Rhoden, who grew up in segregated Alabama, reminisced in a 1966 interview about his early experience with clay:
I think it started when I was just a little boy—on a hill of slippery red clay near the house where I was born in Birmingham. We would spray the hill with water and slide down it. There, I came to know the feel of clay on my feet and hands. It seemed a wonderful thing to take huge handfuls and shape it into different forms. Even then, it was exciting, and even then, I think I knew it was sculpture. Well, I have never lost that excitement. I am still excited by pure form, and shaping it is an act of love. Treat any material with love, and I think you can almost make it come alive.[1]


Bringing the subject to life became his artistic calling throughout his career.
In 1979, Rhoden set to work on a monumental statue of Frederick Douglass, commissioned by Lincoln University, the first degree-granting historically Black college in the United States. New to the Winterthur collection, his wax study, or maquette, also dates from the Lincoln University commission. It presents Douglass as speaking, highlighting how his voice was a crucial element in the abolitionist movement and the fight for racial equality.

This version and the final full-length statue of Douglass, installed in 1989 at Lincoln University, represent rare instances when Rhoden took up a historical narrative in his sculpture. Another, his bronze work, The Slave Ship (1989, Pennsylvania Academy of the Fine Arts), portrays the Middle Passage, the forced voyage of enslaved Africans across the Atlantic Ocean to the Americas. Both subjects represent effective and galvanizing images for artists of the African diaspora.
Currently on display in Winterthur’s first-floor gallery, Conversations with the Collection, the wax maquette appears near paintings featuring the Peale family in the exhibit The Peale Painters: Global Perspectives in the Winterthur Collection. One large-scale painting, The Edward Lloyd Family by Charles Willson Peale, represents the Lloyd family’s home, Wye Plantation, in Talbot County, Maryland.

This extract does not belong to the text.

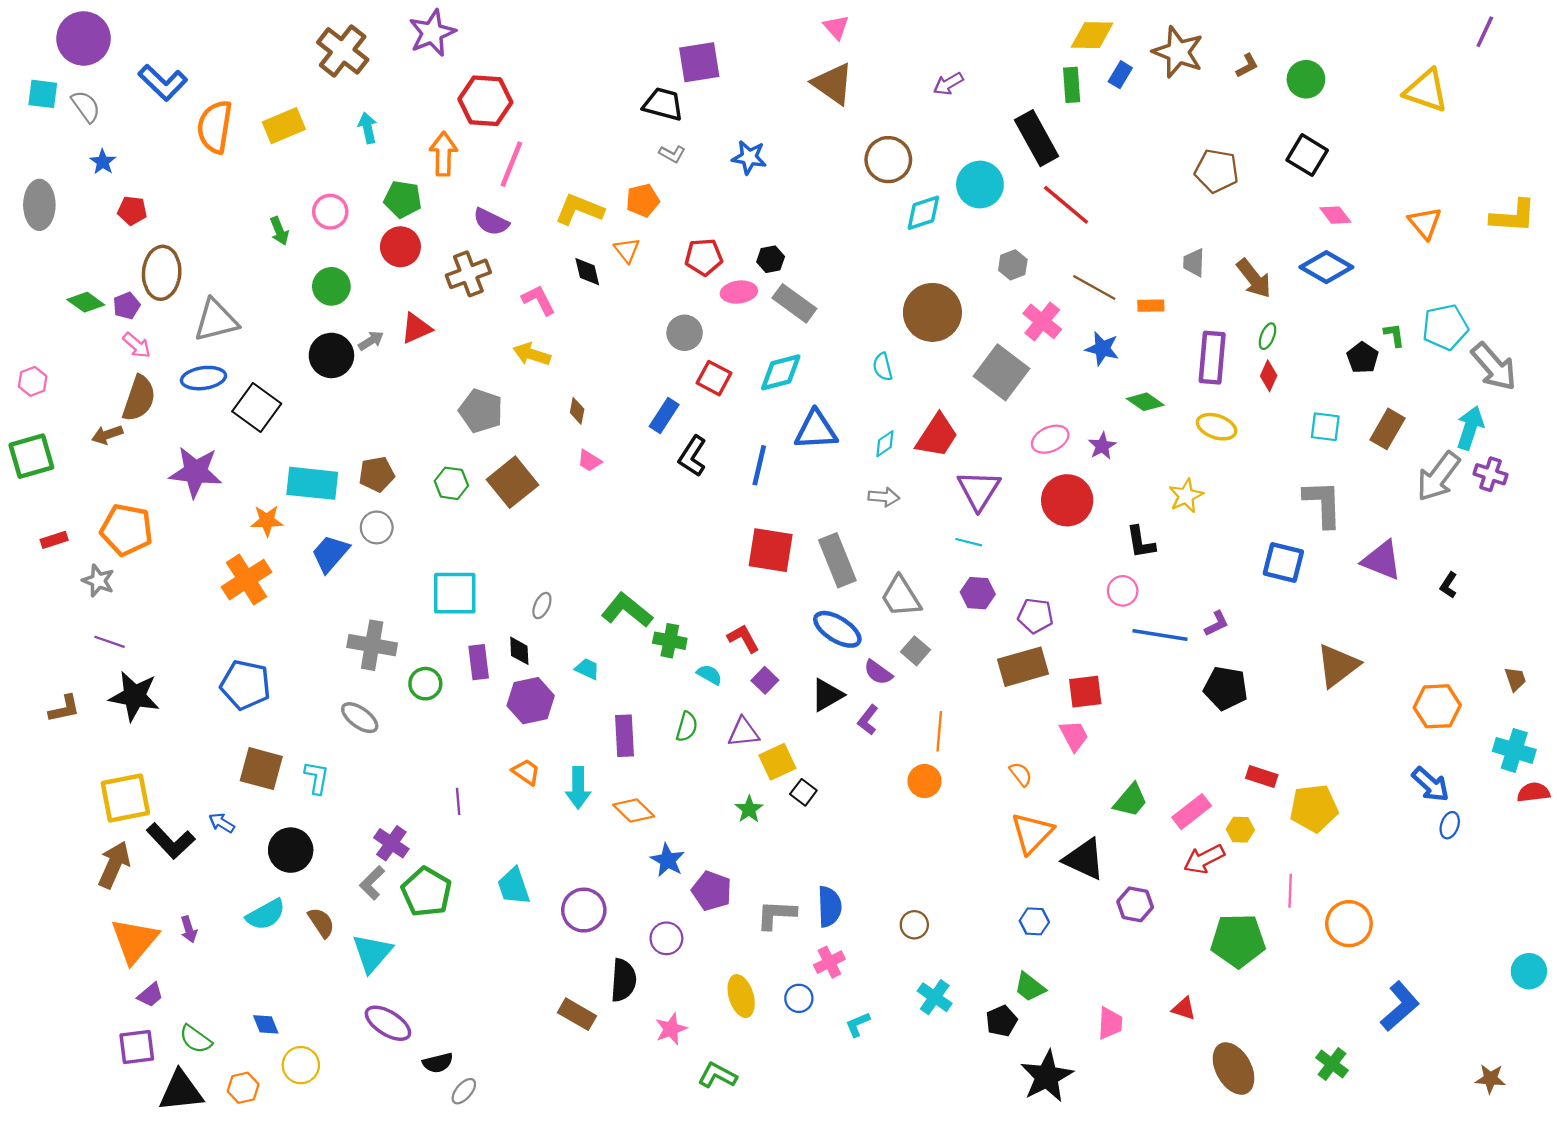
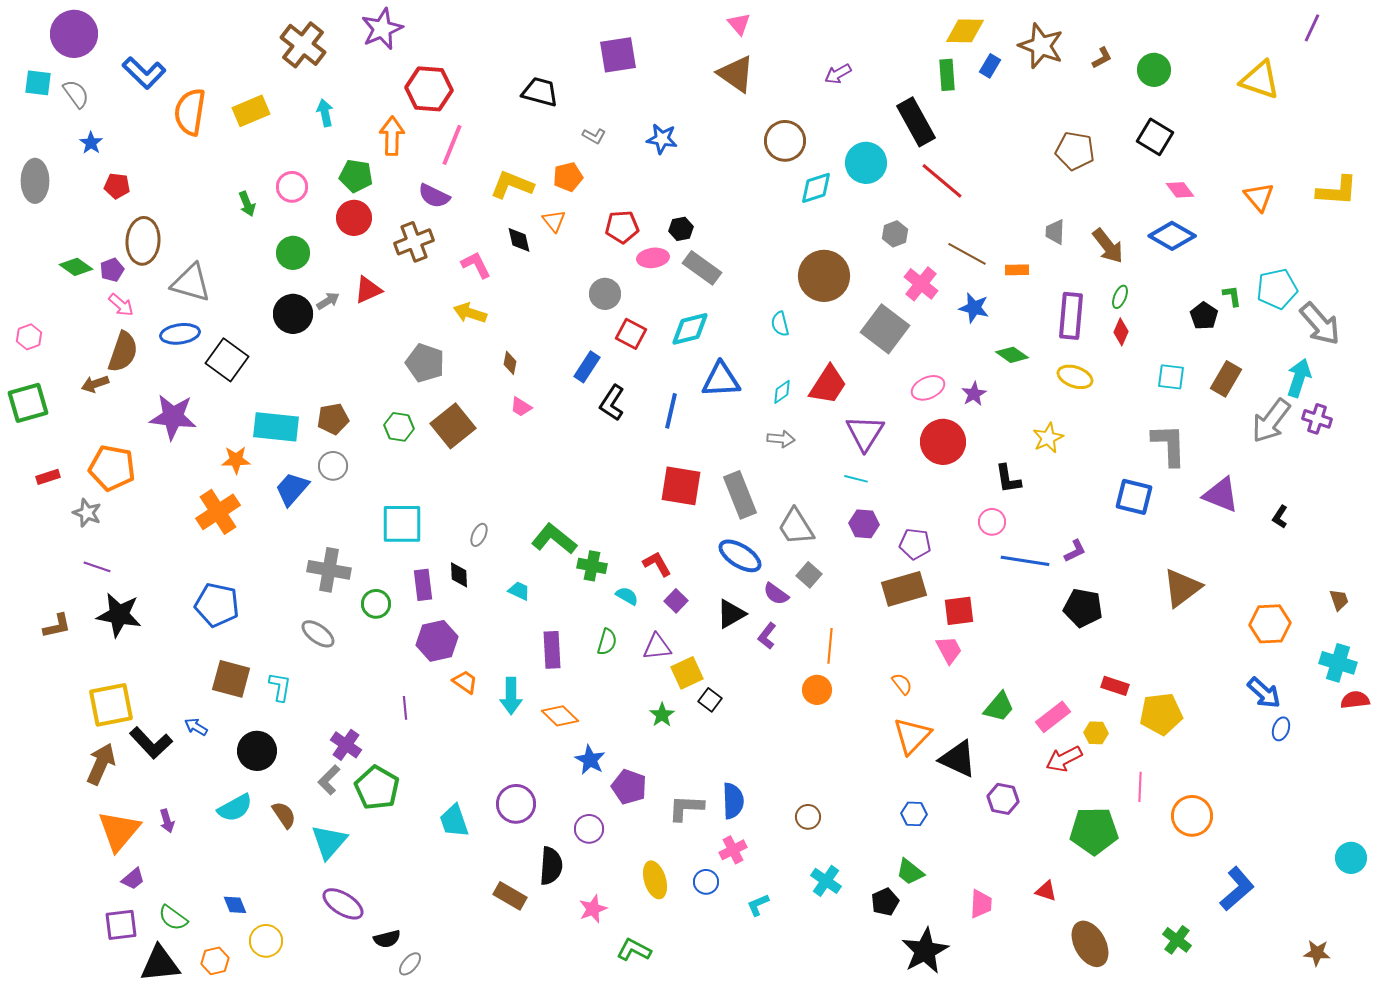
black trapezoid: (663, 104) -> (540, 92), moved
gray triangle: (216, 320) -> (191, 283), turned 30
purple hexagon: (531, 701) -> (437, 641), moved
cyan trapezoid: (514, 886) -> (454, 821), moved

Douglass, who was enslaved there, recalled the home in his third autobiography, The Life and Times of Frederick Douglass, as the “’great house’ with all its pictures within and pillars without.”[2] While Douglass describes how essential goods and basic housing were denied to the enslaved people of Wye, Peale captures the Lloyd family’s display of wealth through their land, clothing, and jewelry.

Despite the many challenges he faced as a Black man coming of age in Appalachia in the American South in the 1930s, Rhoden went on to become an award-winning sculptor who traveled, studied, and exhibited in museums and galleries around the world. In addition to being awarded fellowships from the Rockefeller and Guggenheim foundations, Rhoden was the first African American visual arts fellow at the American Academy in Rome.
1 “A Visit with John Rhoden,” Topic Magazine, no. 5, special issue, The Negro in the American Arts (1966), 28–29.
2 Frederick Douglass, The Life and Times of Frederick Douglass (Hartford: Park Publishing Company, 1881), 88.